» **WORK INSTRUCTION**
I'd like the records transcribed exactly, leaving the images out.

» **STORED DATA**
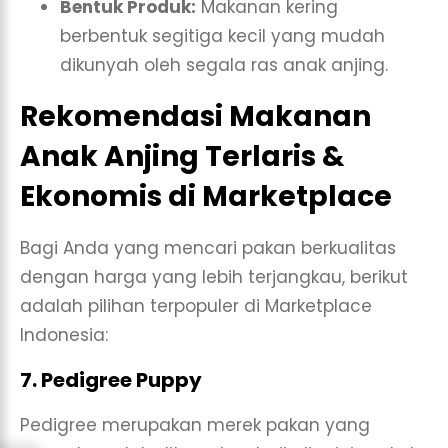
Bentuk Produk:
Makanan kering
berbentuk segitiga kecil yang mudah
dikunyah oleh segala ras anak anjing.
Rekomendasi Makanan
Anak Anjing Terlaris &
Ekonomis di Marketplace
Bagi Anda yang mencari pakan berkualitas
dengan harga yang lebih terjangkau, berikut
adalah pilihan terpopuler di Marketplace
Indonesia:
7. Pedigree Puppy
Pedigree merupakan merek pakan yang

» **SOLUTION TO THIS TASK**
Bentuk Produk:
Makanan kering
berbentuk segitiga kecil yang mudah
dikunyah oleh segala ras anak anjing.
Rekomendasi Makanan
Anak Anjing Terlaris &
Ekonomis di Marketplace
Bagi Anda yang mencari pakan berkualitas
dengan harga yang lebih terjangkau, berikut
adalah pilihan terpopuler di Marketplace
Indonesia:
7. Pedigree Puppy
Pedigree merupakan merek pakan yang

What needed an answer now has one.